Rendered version: https://github.com/Open-EO/openeo-api/blob/federation-extension/extensions/federation/README.md

Related issue: https://github.com/openEOPlatform/architecture-docs/issues/188

soxofaan commented 2 years ago

just FYI: the aggregator now includes this under / as initial implementation (versioned back-end urls):

"federation": {
    "eodc": {
      "url": "https://openeo.eodc.eu/v1.0/"
    },
    "vito": {
      "url": "https://openeo.vito.be/openeo/1.0/"
    }
  },
soxofaan commented 2 years ago

Another thing to consider: in the aggregator there is currently a priority difference between backends (currently VITO and EODC), which is used when there is a (metadata) "conflict" (e.g. title of a "merged" collection) or there is no obvious back-end for a query (e.g. https://twitter.com/matthmohr/status/1451589229721661444). At the moment the VITO back-end has highest priority.

It might be relevant to formalize this priority better here, e.g. with an explicit back-end order, or with defining a main/reference back-end

m-mohr commented 2 years ago

Long-term I think there should be no order. Process differences could partly be solved by checking against the official specification. And all other cases probably would work best if they are not solved automatically but instead be logged somehow so that we can check what the issue is and solve them. To some degree, we may also need to specify processes and collections "manually" if an automatic merge doesn't work well (e.g. different descriptions with warnings/notes per back-end).
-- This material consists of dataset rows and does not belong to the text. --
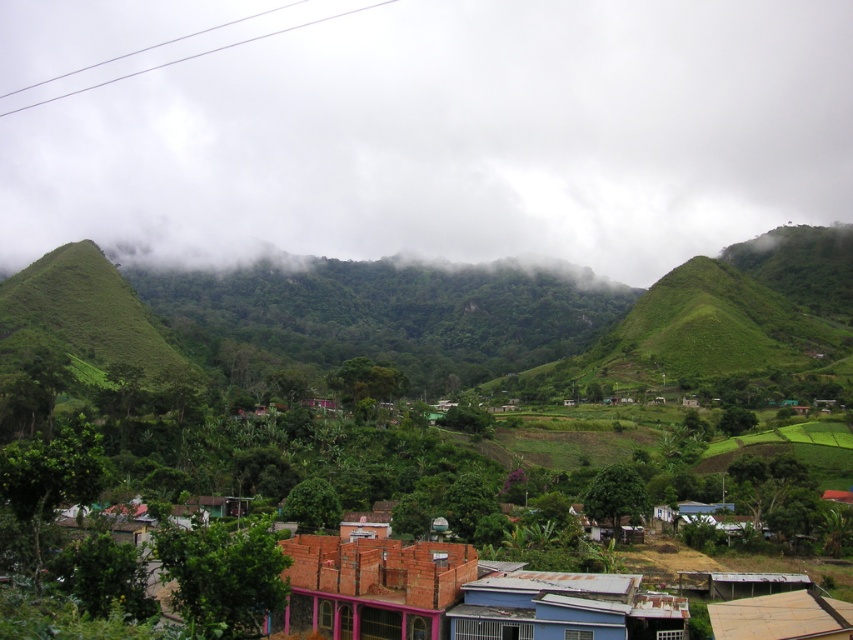 You are a hiker planning to take a photo of the green leafy hillside at upper center and the brown wooden hut at lower right. Which object should you focus on first if you want to capture both in a single frame without moving your camera?

You should focus on the green leafy hillside at upper center first because it is larger than the brown wooden hut at lower right, making it more prominent in the frame.

From the picture: You are planning to build a new garden shed next to the brick house at center and the green leafy hillside at left. Given their sizes, which structure would require more space for the shed to be placed beside it?

The green leafy hillside at left requires more space because it has a greater width than the brick house at center, so the shed would need to be placed further away from it to accommodate its size.

You are a drone operator tasked with capturing aerial footage of the brick house at center and the green leafy hillside at left. Based on the scene description, which object is located to the right of the other?

The brick house at center is positioned on the right side of green leafy hillside at left, so the brick house at center is to the right of the green leafy hillside at left. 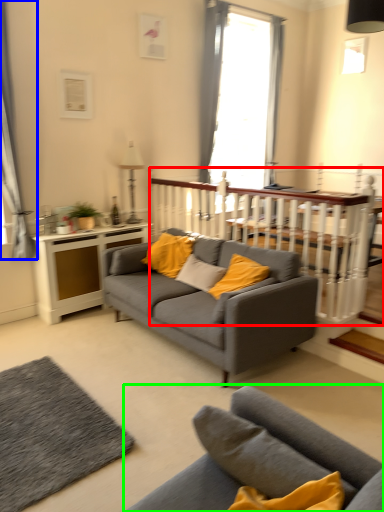 Question: Which object is the closest to the balustrade (highlighted by a red box)? Choose among these: curtain (highlighted by a blue box) or studio couch (highlighted by a green box).

Choices:
 (A) curtain
 (B) studio couch

Answer: (A) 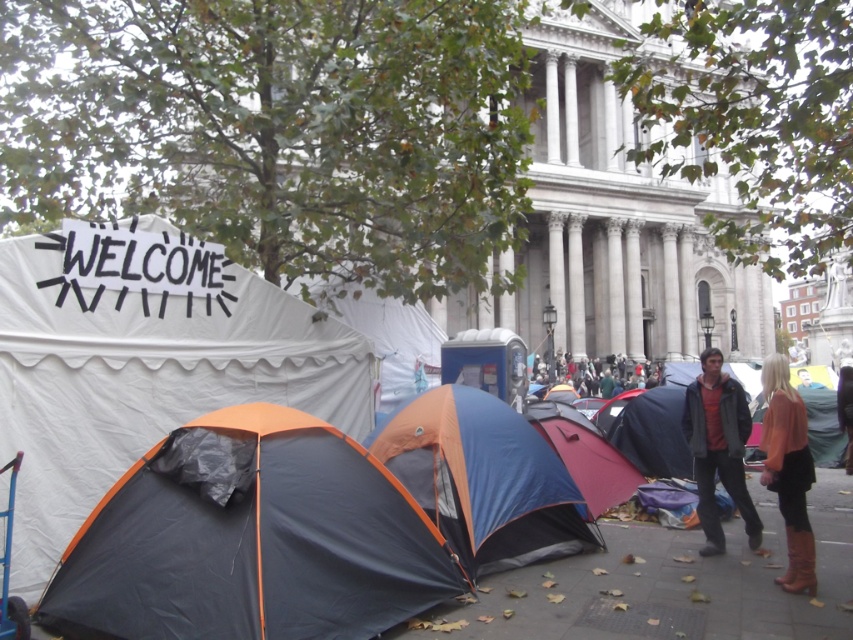 Question: Estimate the real-world distances between objects in this image. Which object is farther from the green fabric tent at center?

Choices:
 (A) smooth concrete pavement at lower center
 (B) orange and blue tent at center
 (C) dark gray jacket at lower right
 (D) white canvas tent at left

Answer: (D)

Question: Is black tarpaulin tent at lower left bigger than brown leather boots at lower right?

Choices:
 (A) yes
 (B) no

Answer: (B)

Question: Is smooth concrete pavement at lower center below dark gray jacket at lower right?

Choices:
 (A) yes
 (B) no

Answer: (A)

Question: Considering the real-world distances, which object is closest to the leather boots at lower right?

Choices:
 (A) brown leather boots at lower right
 (B) green fabric tent at center
 (C) orange and blue tent at center

Answer: (A)

Question: Which point is farther to the camera?

Choices:
 (A) green fabric tent at center
 (B) leather boots at lower right

Answer: (A)

Question: Is white canvas tent at left wider than black tarpaulin tent at lower left?

Choices:
 (A) yes
 (B) no

Answer: (B) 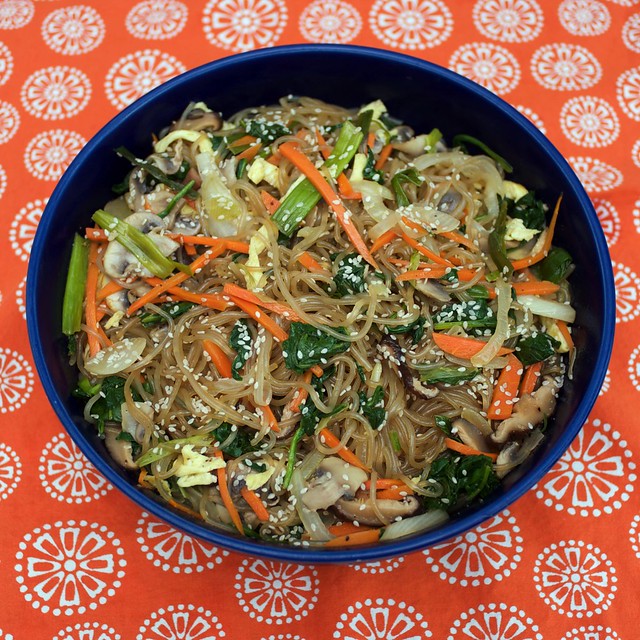 You are a GUI agent. You are given a task and a screenshot of the screen. Output one action in this format:
    pyautogui.click(x=<x>, y=<y>)
    Task: Click on the tablecloth
    This screenshot has width=640, height=640.
    Given the screenshot: What is the action you would take?
    pyautogui.click(x=576, y=508) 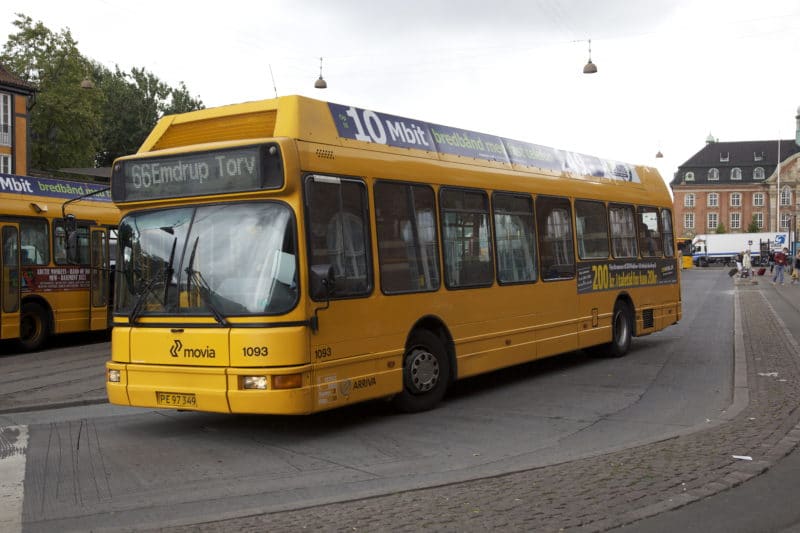 What are the coordinates of `windows` in the screenshot? It's located at (406, 248), (494, 244), (518, 242), (548, 233). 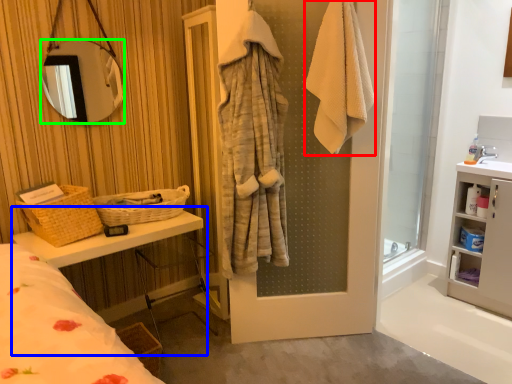 Question: Estimate the real-world distances between objects in this image. Which object is farther from bath towel (highlighted by a red box), vanity (highlighted by a blue box) or mirror (highlighted by a green box)?

Choices:
 (A) vanity
 (B) mirror

Answer: (B) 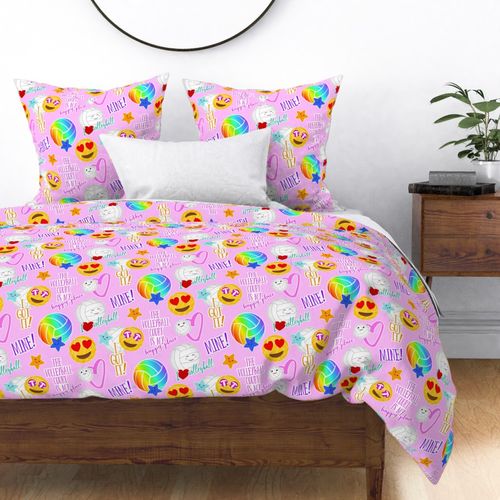 Image resolution: width=500 pixels, height=500 pixels. What are the coordinates of `decorative pillow` in the screenshot? It's located at (90, 117), (257, 119). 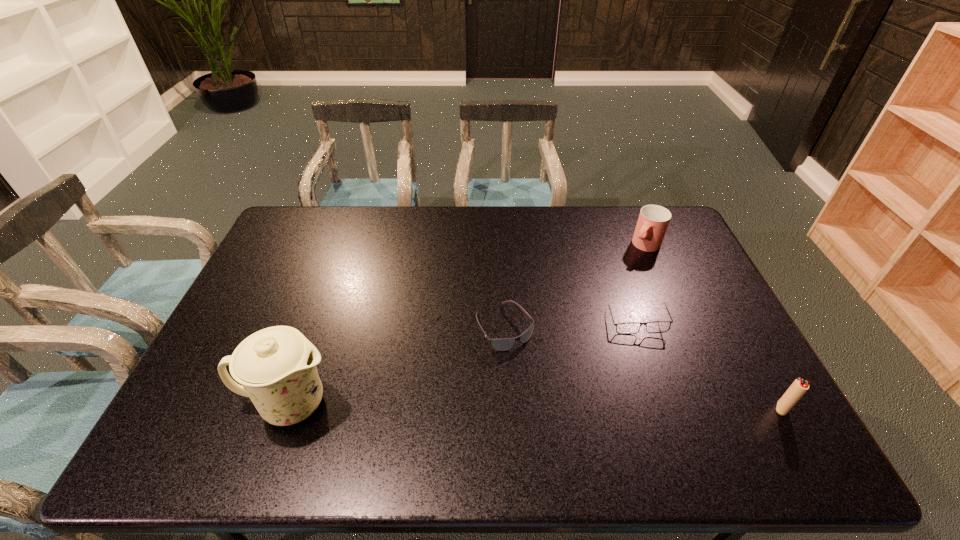 Identify the location of the tallest object. This screenshot has height=540, width=960. (276, 366).

I want to click on chinaware, so click(x=276, y=366).

This screenshot has height=540, width=960. I want to click on the rightmost object, so click(x=798, y=388).

This screenshot has height=540, width=960. Find the location of `spectacles`. spectacles is located at coordinates (628, 328).

Find the location of a particular element. The height and width of the screenshot is (540, 960). the farthest object is located at coordinates (653, 220).

Locate an element on the screen. The height and width of the screenshot is (540, 960). the second object from left to right is located at coordinates (501, 344).

At what (x,y) coordinates should I click in order to perform the action: click on vacant space located 0.180m on the spout of the chinaware. Please return your answer as a coordinate pair (x, y). Looking at the image, I should click on (410, 403).

This screenshot has height=540, width=960. What are the coordinates of `free region located on the back of the igniter` in the screenshot? It's located at (721, 300).

Identify the location of vacant space located with the lenses facing outward on the spectacles. (601, 396).

Identify the location of blank area located 0.060m with the lenses facing outward on the spectacles. This screenshot has height=540, width=960. (620, 349). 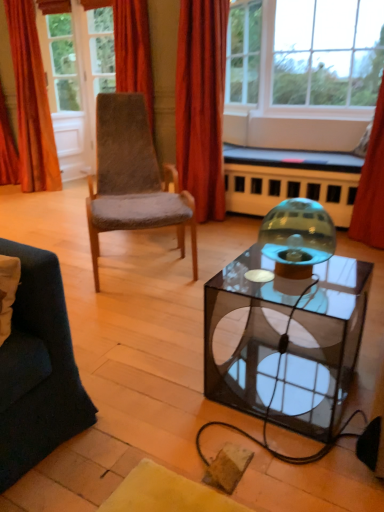 Question: From a real-world perspective, is transparent glass table at center physically located above or below transparent glass door at upper left?

Choices:
 (A) above
 (B) below

Answer: (B)

Question: Is transparent glass table at center inside the boundaries of transparent glass door at upper left, or outside?

Choices:
 (A) inside
 (B) outside

Answer: (B)

Question: Which is farther from the clear glass window at upper center, which ranks as the 2th window in right-to-left order?

Choices:
 (A) transparent glass window at upper center, which is the first window from right to left
 (B) red velvet curtain at upper center, which is the second curtain in right-to-left order
 (C) transparent glass candle holder at center
 (D) transparent glass table at center
 (E) orange velvet curtain at upper left, which is the 3th curtain in right-to-left order

Answer: (C)

Question: Which of these objects is positioned closest to the matte black couch at center?

Choices:
 (A) brown fuzzy chair at center
 (B) orange velvet curtain at upper left, which is the 3th curtain in right-to-left order
 (C) clear glass window at upper center, which is the first window in left-to-right order
 (D) transparent glass candle holder at center
 (E) transparent glass table at center

Answer: (A) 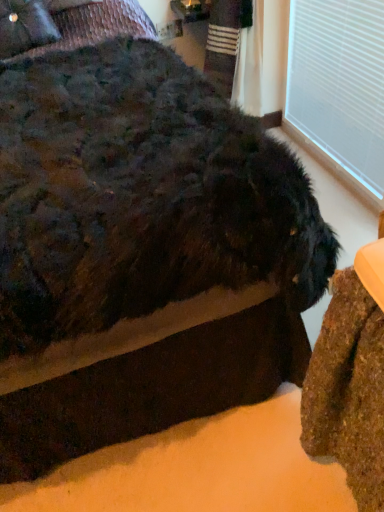 Describe the element at coordinates (339, 83) in the screenshot. I see `white plastic window frame at upper right` at that location.

What do you see at coordinates (25, 27) in the screenshot? I see `velvet-like dark brown pillow at upper left` at bounding box center [25, 27].

Find the location of a particular element. This screenshot has width=384, height=512. fuzzy black dog at center is located at coordinates (140, 195).

From a real-world perspective, which is physically above, white plastic window frame at upper right or velvet-like dark brown pillow at upper left?

From a 3D spatial view, velvet-like dark brown pillow at upper left is above.

Considering the sizes of objects white plastic window frame at upper right and velvet-like dark brown pillow at upper left in the image provided, who is smaller, white plastic window frame at upper right or velvet-like dark brown pillow at upper left?

Smaller between the two is white plastic window frame at upper right.

Is white plastic window frame at upper right facing away from velvet-like dark brown pillow at upper left?

No, white plastic window frame at upper right's orientation is not away from velvet-like dark brown pillow at upper left.

How far apart are white plastic window frame at upper right and velvet-like dark brown pillow at upper left?

white plastic window frame at upper right and velvet-like dark brown pillow at upper left are 1.19 meters apart from each other.

From a real-world perspective, does white plastic window frame at upper right sit lower than fuzzy black dog at center?

Yes, from a real-world perspective, white plastic window frame at upper right is beneath fuzzy black dog at center.

Is white plastic window frame at upper right shorter than fuzzy black dog at center?

Indeed, white plastic window frame at upper right has a lesser height compared to fuzzy black dog at center.

From the image's perspective, is white plastic window frame at upper right positioned above or below fuzzy black dog at center?

white plastic window frame at upper right is situated higher than fuzzy black dog at center in the image.

What's the angular difference between white plastic window frame at upper right and fuzzy black dog at center's facing directions?

They differ by 90 degrees in their facing directions.

Who is more distant, velvet-like dark brown pillow at upper left or white plastic window frame at upper right?

velvet-like dark brown pillow at upper left is behind.

Would you say velvet-like dark brown pillow at upper left is inside or outside white plastic window frame at upper right?

velvet-like dark brown pillow at upper left exists outside the volume of white plastic window frame at upper right.

From the image's perspective, does velvet-like dark brown pillow at upper left appear higher than white plastic window frame at upper right?

Indeed, from the image's perspective, velvet-like dark brown pillow at upper left is shown above white plastic window frame at upper right.

Between velvet-like dark brown pillow at upper left and white plastic window frame at upper right, which one has smaller width?

white plastic window frame at upper right is thinner.

From their relative heights in the image, would you say fuzzy black dog at center is taller or shorter than velvet-like dark brown pillow at upper left?

Clearly, fuzzy black dog at center is taller compared to velvet-like dark brown pillow at upper left.

Is fuzzy black dog at center at the left side of velvet-like dark brown pillow at upper left?

No, fuzzy black dog at center is not to the left of velvet-like dark brown pillow at upper left.

Which is behind, fuzzy black dog at center or velvet-like dark brown pillow at upper left?

velvet-like dark brown pillow at upper left is further from the camera.

From a real-world perspective, is fuzzy black dog at center physically above velvet-like dark brown pillow at upper left?

No.

This screenshot has width=384, height=512. Identify the location of dog below the white plastic window frame at upper right (from the image's perspective). (140, 195).

Could white plastic window frame at upper right be considered to be inside fuzzy black dog at center?

No, white plastic window frame at upper right is not surrounded by fuzzy black dog at center.

From a real-world perspective, is fuzzy black dog at center on top of white plastic window frame at upper right?

Yes.

Does velvet-like dark brown pillow at upper left lie in front of fuzzy black dog at center?

That is False.

From the image's perspective, would you say velvet-like dark brown pillow at upper left is positioned over fuzzy black dog at center?

Yes, from the image's perspective, velvet-like dark brown pillow at upper left is over fuzzy black dog at center.

This screenshot has width=384, height=512. What are the coordinates of `dog below the velvet-like dark brown pillow at upper left (from a real-world perspective)` in the screenshot? It's located at (140, 195).

From the picture: Is the surface of velvet-like dark brown pillow at upper left in direct contact with fuzzy black dog at center?

velvet-like dark brown pillow at upper left and fuzzy black dog at center are clearly separated.

Where is `pillow behind the white plastic window frame at upper right`? This screenshot has height=512, width=384. pillow behind the white plastic window frame at upper right is located at coordinates (25, 27).

Image resolution: width=384 pixels, height=512 pixels. I want to click on dog below the white plastic window frame at upper right (from the image's perspective), so point(140,195).

From the image, which object appears to be nearer to white plastic window frame at upper right, fuzzy black dog at center or velvet-like dark brown pillow at upper left?

Based on the image, fuzzy black dog at center appears to be nearer to white plastic window frame at upper right.

Estimate the real-world distances between objects in this image. Which object is closer to fuzzy black dog at center, velvet-like dark brown pillow at upper left or white plastic window frame at upper right?

velvet-like dark brown pillow at upper left.

Considering their positions, is fuzzy black dog at center positioned further to velvet-like dark brown pillow at upper left than white plastic window frame at upper right?

white plastic window frame at upper right is further to velvet-like dark brown pillow at upper left.

Based on their spatial positions, is velvet-like dark brown pillow at upper left or fuzzy black dog at center further from white plastic window frame at upper right?

velvet-like dark brown pillow at upper left.

From the image, which object appears to be nearer to fuzzy black dog at center, white plastic window frame at upper right or velvet-like dark brown pillow at upper left?

velvet-like dark brown pillow at upper left is positioned closer to the anchor fuzzy black dog at center.

Based on their spatial positions, is white plastic window frame at upper right or fuzzy black dog at center closer to velvet-like dark brown pillow at upper left?

fuzzy black dog at center is positioned closer to the anchor velvet-like dark brown pillow at upper left.

Image resolution: width=384 pixels, height=512 pixels. I want to click on dog situated between velvet-like dark brown pillow at upper left and white plastic window frame at upper right from left to right, so click(140, 195). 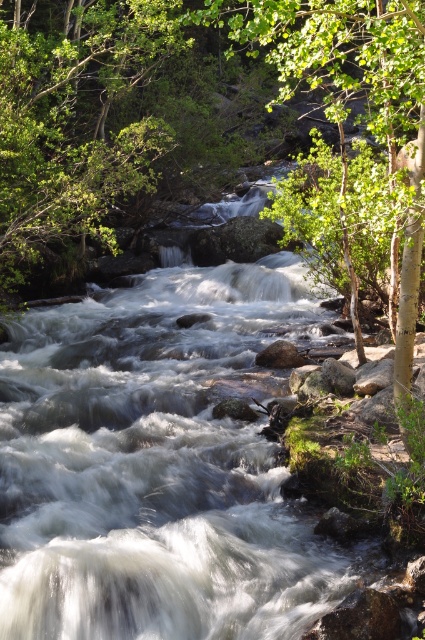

And jobs should be forwarded somewhat evenly if they can run on multiple back-ends.

m-mohr commented 2 years ago

From the meeting today: It seems we also need a flag that the user can set for batch jobs/sync proc/web services so that they can choose explicitly which back-end to send a process graph to (e.g. similar to the billing plan option). Or should this be done via load_collection properties? The latter seems a bit weird.

soxofaan commented 2 years ago

Or should this be done via load_collection properties? The latter seems a bit weird.

indeed, that feature is focused on specifying the backend to use for providing a particular collection, which currently directly implies the back-end to execute the whole graph

It seems we also need a flag that the user can set for batch jobs/sync proc/web services so that they can choose explicitly which back-end to send a process graph

Another idea that crossed my mind is having back-end specific connection urls in addition to the general one, e.g.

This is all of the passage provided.